We now create a hand-crafted version of the generated code by copying the generated code into the Drill project and using it instead of the generated code in the FilterRecordBatch
:
// final Filterer filter = context.getImplementationClass(codeGen);
final Filterer filter = new FilterExp();
A quick sanity check shows no change in run time, as we'd expect: 1770 ms.
The above code generates temporary "holder" objects. We saw earlier evidence that the holders are optimized away by the JVM. And, the normal Drill byte manipulation path does "scalar replacement" to remove them. Still, let's try. The new code for doEval()
:
return vv0 .getAccessor().get((inIndex)) > 0;
Results:
Read 24997276 records in 6104 batches.
Avg run time: 1795
...
Op: 2 SelectionVectorRemover
Setup: 1 - 25%, 0%
Process: 176 - 12%, 12%
Op: 3 Filter
Setup: 3 - 75%, 0%
Process: 540 - 37%, 37%
Op: 4 Scan
Setup: 0 - 0%, 0%
Process: 694 - 48%, 48%
Total:
Setup: 4
Process: 1427
Average run time is basically unchanged (allowing for noise.) This suggests that Java does, in fact, do scalar replacement. No savings, but it puts us in a better position to do the next trick: work directly with the data buffer.
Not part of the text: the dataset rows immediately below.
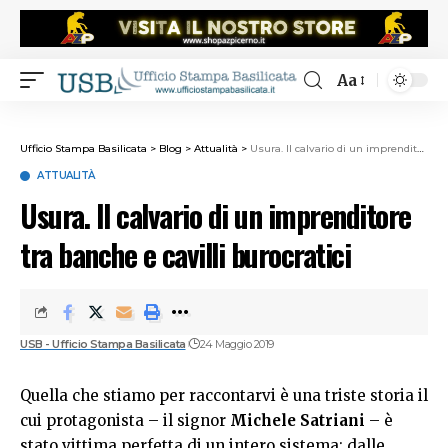
Aa
Ufficio Stampa Basilicata
>
Blog
>
Attualità
>
Usura. Il calvario di un imprenditore tra banche e cavilli burocratici
ATTUALITÀ
Usura. Il calvario di un imprenditore
tra banche e cavilli burocratici
USB - Ufficio Stampa Basilicata
24 Maggio 2019
Quella che stiamo per raccontarvi è una triste storia il
cui protagonista – il signor
Michele Satriani
– è
stato vittima perfetta di un intero sistema: dalle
The next step is to directly access the value vector memory, cutting out the middlemen of the value vector, the accessor and the DrillBuf
, removing 6 function calls (counting those involved in bounds checking).
private long addr0;
public void doSetup(...) {
addr0 = vv0.getBuffer().memoryAddress();
...
public boolean doEval(int inIndex, int outIndex) {
{
int value = PlatformDependent.getInt(addr0 + (inIndex<<2));
return value > 0;
}
This saves about 170 ms or 9% overall. Time in the filter itself drops by 39%. (The filter time is measure from the one specific run shown, overall runtime is an average.)
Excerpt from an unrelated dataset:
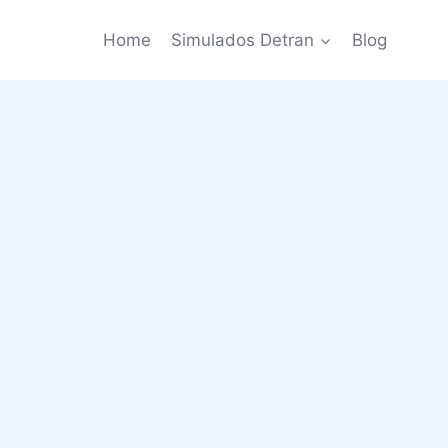
Home
Simulados Detran
Blog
Read 24996095 records in 6104 batches.
Avg run time: 1619
...
Op: 2 SelectionVectorRemover
Setup: 1 - 25%, 0%
Process: 201 - 15%, 15%
Op: 3 Filter
Setup: 3 - 75%, 0%
Process: 330 - 25%, 25%
Op: 4 Scan
Setup: 0 - 0%, 0%
Process: 755 - 57%, 57%
Total:
Setup: 4
Process: 1307
The above code still calls doEval()
for every value: all 50 million of them. Let's move the loop into the (hand-crafted) generated code:
for(int i = 0; i < recordCount; i++){
int value = PlatformDependent.getInt(addr0 + (i<<2));
if(value > 0){
outgoingSelectionVector.setIndex(svIndex, (char)i);
svIndex++;
}
Surprisingly, this saves no time. Actually, it is understandable: the doEval()
method is not so simple the JVM can do he optimization automatically, so doing it by hand adds nothing. Not, however, that in production code we must combine the two functions: the JVM can optimize this call only because the template ever calls one implementation; the optimization will likely fail once multiple subclasses are used.
Read 25001261 records in 6104 batches.
Avg run time: 1611
...
Op: 3 Filter
Setup: 3 - 75%, 0%
Process: 324 - 24%, 24%
We can play the same trick with the selection vector as with the data vector: work directly with the memory backing the selection vector.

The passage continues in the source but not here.